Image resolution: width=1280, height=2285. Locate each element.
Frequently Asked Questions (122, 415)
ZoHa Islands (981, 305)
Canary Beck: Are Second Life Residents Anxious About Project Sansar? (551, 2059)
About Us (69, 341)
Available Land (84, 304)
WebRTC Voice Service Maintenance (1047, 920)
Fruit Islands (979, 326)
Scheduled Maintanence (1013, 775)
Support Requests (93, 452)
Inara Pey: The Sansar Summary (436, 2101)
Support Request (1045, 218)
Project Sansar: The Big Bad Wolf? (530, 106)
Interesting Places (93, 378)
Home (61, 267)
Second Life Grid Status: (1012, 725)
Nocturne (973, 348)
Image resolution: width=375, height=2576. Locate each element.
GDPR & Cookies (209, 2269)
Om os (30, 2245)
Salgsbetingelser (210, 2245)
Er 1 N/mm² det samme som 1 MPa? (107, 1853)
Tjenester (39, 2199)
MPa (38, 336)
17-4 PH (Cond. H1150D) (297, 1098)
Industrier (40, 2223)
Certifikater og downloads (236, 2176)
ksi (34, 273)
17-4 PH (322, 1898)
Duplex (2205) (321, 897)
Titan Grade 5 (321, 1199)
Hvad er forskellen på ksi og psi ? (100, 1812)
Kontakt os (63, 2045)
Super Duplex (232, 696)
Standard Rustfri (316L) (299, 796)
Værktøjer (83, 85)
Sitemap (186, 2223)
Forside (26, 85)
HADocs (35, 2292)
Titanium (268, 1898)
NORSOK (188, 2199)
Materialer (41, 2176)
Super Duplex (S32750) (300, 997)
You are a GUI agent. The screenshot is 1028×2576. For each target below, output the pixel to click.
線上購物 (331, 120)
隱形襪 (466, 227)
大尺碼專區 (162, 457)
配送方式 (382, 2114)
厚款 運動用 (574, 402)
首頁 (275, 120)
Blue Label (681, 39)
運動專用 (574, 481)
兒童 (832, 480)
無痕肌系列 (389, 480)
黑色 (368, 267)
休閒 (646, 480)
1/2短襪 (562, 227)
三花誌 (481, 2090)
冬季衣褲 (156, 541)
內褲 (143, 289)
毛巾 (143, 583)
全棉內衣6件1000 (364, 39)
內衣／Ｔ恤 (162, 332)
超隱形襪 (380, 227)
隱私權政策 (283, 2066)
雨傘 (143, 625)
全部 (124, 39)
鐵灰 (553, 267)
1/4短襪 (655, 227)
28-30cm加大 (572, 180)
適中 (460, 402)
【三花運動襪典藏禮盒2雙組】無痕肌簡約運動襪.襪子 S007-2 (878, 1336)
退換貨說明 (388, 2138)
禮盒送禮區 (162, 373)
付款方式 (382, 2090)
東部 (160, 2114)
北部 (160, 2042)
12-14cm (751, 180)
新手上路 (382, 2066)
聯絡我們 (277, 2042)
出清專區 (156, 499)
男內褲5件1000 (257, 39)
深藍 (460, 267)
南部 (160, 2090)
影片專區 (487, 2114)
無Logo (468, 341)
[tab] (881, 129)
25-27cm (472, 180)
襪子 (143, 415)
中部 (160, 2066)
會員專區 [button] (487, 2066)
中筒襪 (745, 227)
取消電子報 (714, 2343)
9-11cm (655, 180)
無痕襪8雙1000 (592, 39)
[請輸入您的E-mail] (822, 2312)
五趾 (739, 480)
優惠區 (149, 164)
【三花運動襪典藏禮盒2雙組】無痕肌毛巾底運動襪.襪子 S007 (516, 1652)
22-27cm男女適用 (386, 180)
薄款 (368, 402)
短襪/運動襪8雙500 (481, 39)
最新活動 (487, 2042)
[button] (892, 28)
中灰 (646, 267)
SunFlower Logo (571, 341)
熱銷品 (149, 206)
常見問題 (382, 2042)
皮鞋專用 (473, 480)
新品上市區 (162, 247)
::::::::
Task description: Find and copy each line above that includes the string "About".

Answer section:
Canary Beck: Are Second Life Residents Anxious About Project Sansar? (551, 2059)
About Us (69, 341)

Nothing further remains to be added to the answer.